BEGIN

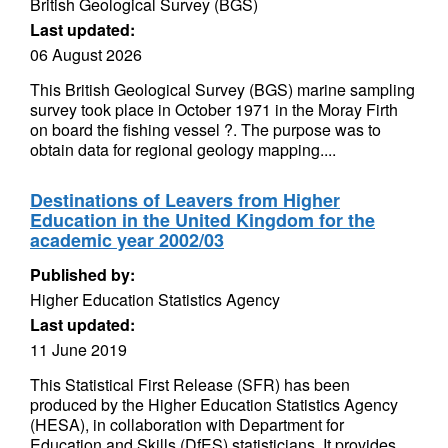
British Geological Survey (BGS)
Last updated:
06 August 2026
This British Geological Survey (BGS) marine sampling
survey took place in October 1971 in the Moray Firth
on board the fishing vessel ?. The purpose was to
obtain data for regional geology mapping....
Destinations of Leavers from Higher
Education in the United Kingdom for the
academic year 2002/03
Published by:
Higher Education Statistics Agency
Last updated:
11 June 2019
This Statistical First Release (SFR) has been
produced by the Higher Education Statistics Agency
(HESA), in collaboration with Department for
Education and Skills (DfES) statisticians. It provides...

END

= Activity =
Go from the first line of the data above to the line containing "academic year 2002/03" and retype exactly those lines, both included, but none of the pictures.

= Response to this task =
British Geological Survey (BGS)
Last updated:
06 August 2026
This British Geological Survey (BGS) marine sampling
survey took place in October 1971 in the Moray Firth
on board the fishing vessel ?. The purpose was to
obtain data for regional geology mapping....
Destinations of Leavers from Higher
Education in the United Kingdom for the
academic year 2002/03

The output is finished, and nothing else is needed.